1. EXT MILLENNIUM STADIUM OR SOMEWHERE LIKE THAT
The TARDIS lands. THE DOCTOR and MARTHA get out.
MARTHA: The whole of time and space and you brought me to Cardiff in 2007 (or possibly 8)?
THE DOCTOR: Yup.
MARTHA: Wow! I can't thank you enough! Cardiff is the bestest place ever!
There follows a five minute "Visit Cardiff" advert with lots of beauty shots of the city recycled from Torchwood. (The money from the Welsh Tourist Board will go towards the budget for the finale.)
THE DOCTOR: We shouldn't stay too long, though. We might run into someone I'd rather not.
MARTHA: What, like an evil alien or something?
THE DOCTOR: No, my ex-boyfriend.
MARTHA is stunned. More competition.
JACK: Hey, Doctor! I was using your hand to jerk off and it all started shaking ...
THE DOCTOR: Shit, there he is. Run!
They go back to the TARDIS. As it dematerialises, JACK jumps on top of it. It is not at all cheesy.
2. INT TARDIS CONSOLE ROOM
THE DOCTOR: *Bitching.*
THE DOCTOR: *Angst.*
THE DISTINGUISHED ACTOR SIR DEREK JACOBI: Hello, you must be Martha. Apparently they don't need me in this episode after all because it's all about these two. Would you like some popcorn?
MARTHA: Yes, please.
They sit back and watch half an hour of Ten/Jack pre-slash.
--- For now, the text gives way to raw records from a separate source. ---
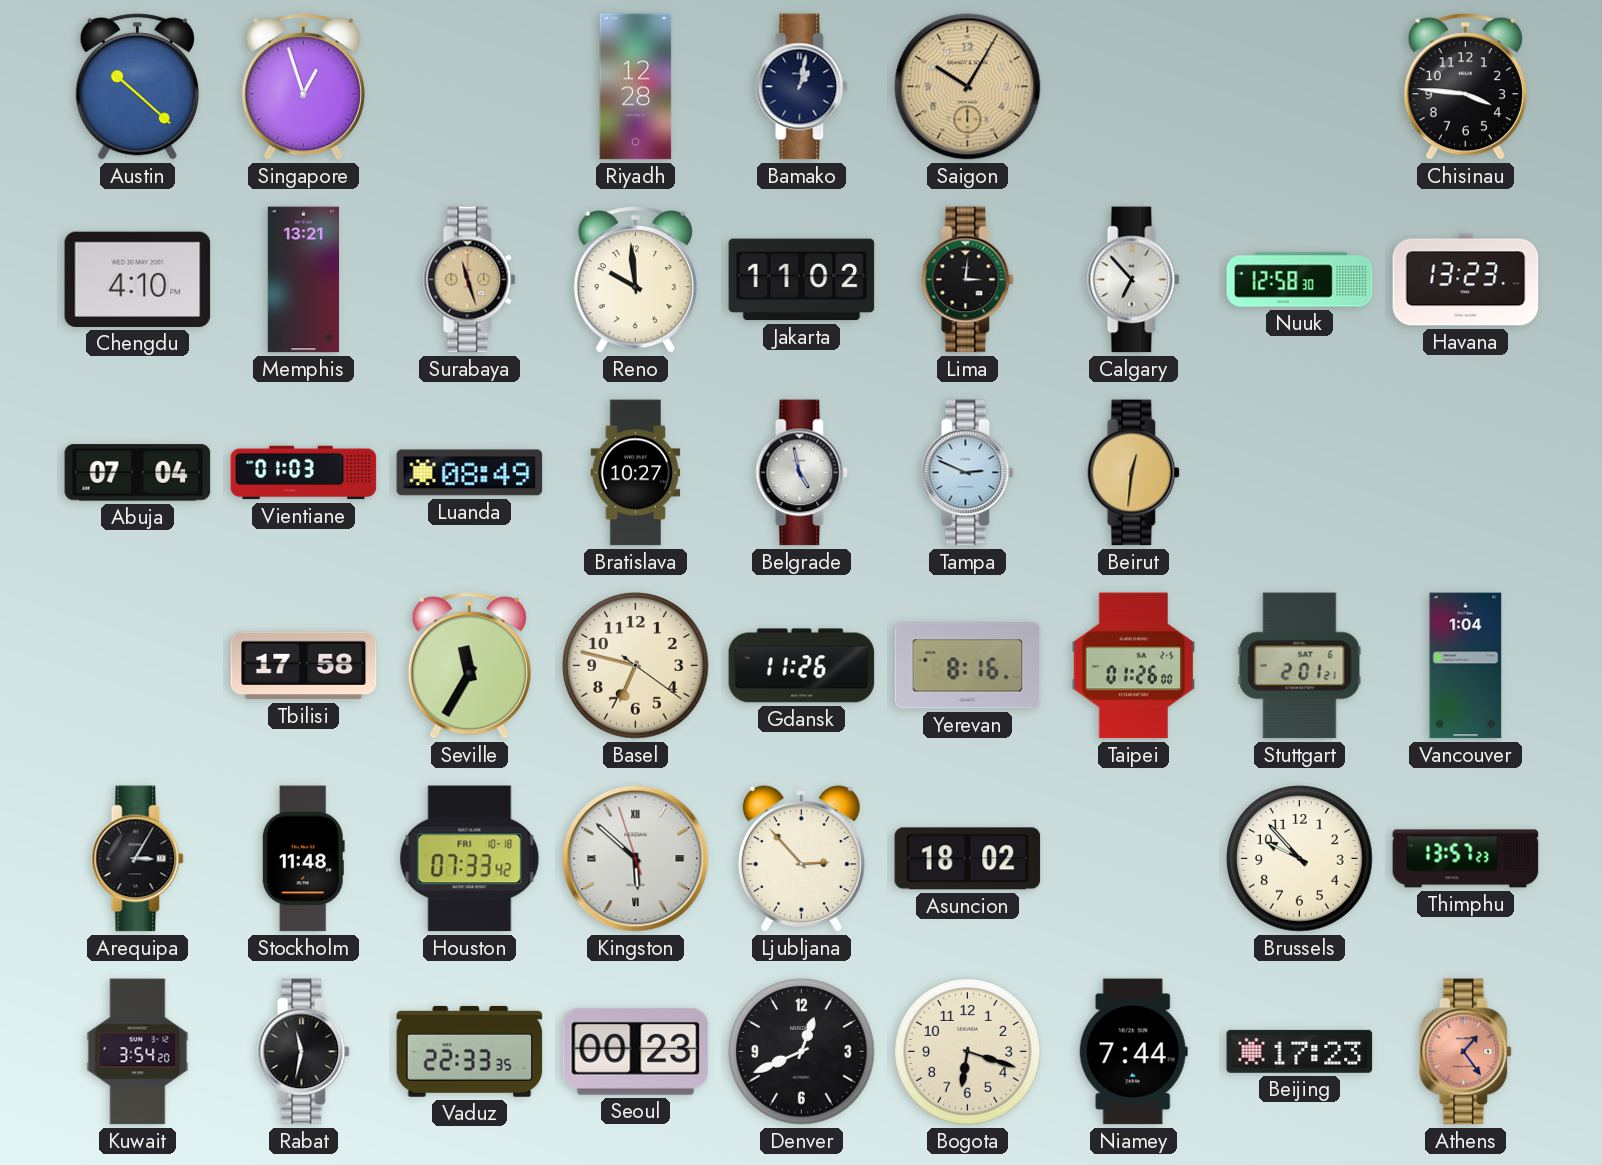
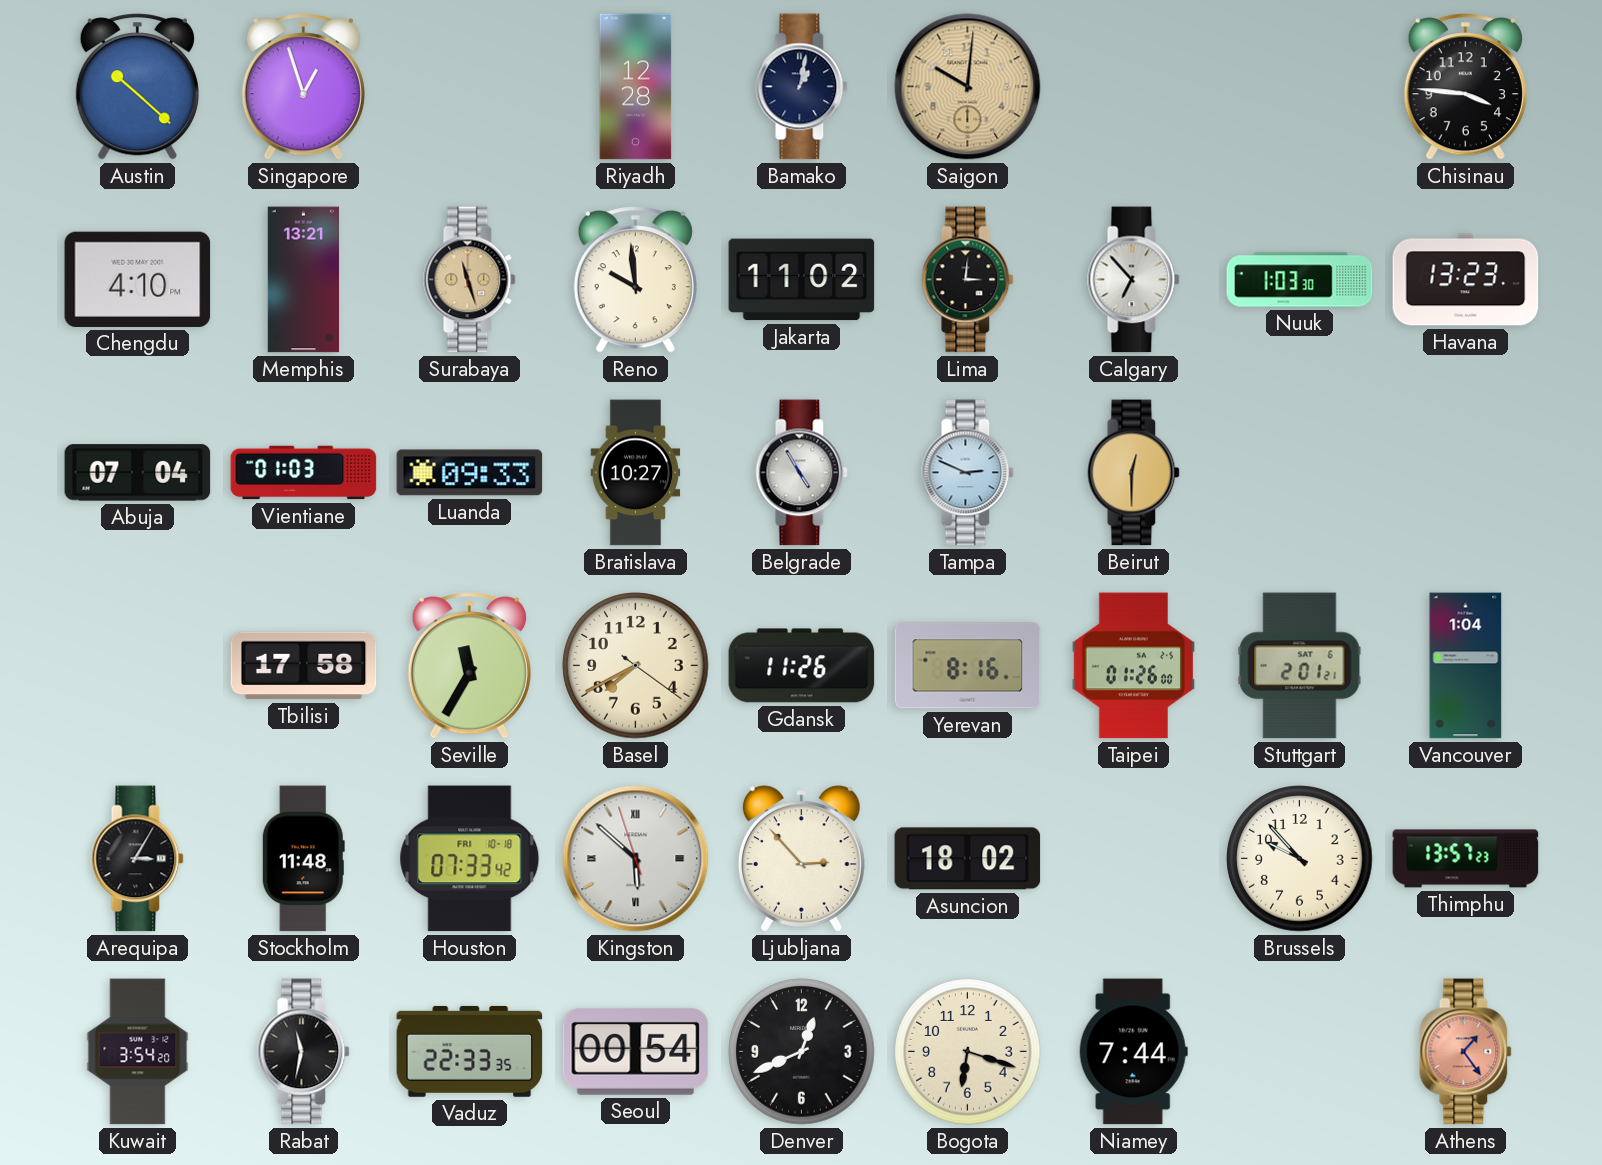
Saigon: 10:05 -> 10:01
Nuuk: 12:58 -> 1:03
Luanda: 08:49 -> 09:33
Belgrade: 4:58 -> 4:55
Beirut: 12:31 -> 12:30
Basel: 6:47 -> 7:40
Seoul: 00:23 -> 00:54
Beijing: 17:23 -> none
THE DISTINGUISHED ACTOR SIR DEREK JACOBI: I was the Master once you know.
MARTHA: I deny the canonicity of Scream of the Shalka, because I like being the first black companion.
ROZ FORRESTER turns in her grave.
THE DISTINGUISHED ACTOR SIR DEREK JACOBI: Fine, have it your way. I was going to warn you about Mr Saxon but I shan't bother now.
MOST OF FANDOM scurries off to write angsty-hot Ten/Jack and Ten/Jack/Martha.
SOME OF FANDOM watches the Confidential, sees Tennant and Barrowman both being such fanboys, then scurries off to write RPS about them.
A FEW FANS insist on writing Derek Jacobi/Martha just to be different.
PEOPLE ON OG congratulate themselves on spotting the Mr Saxon reference.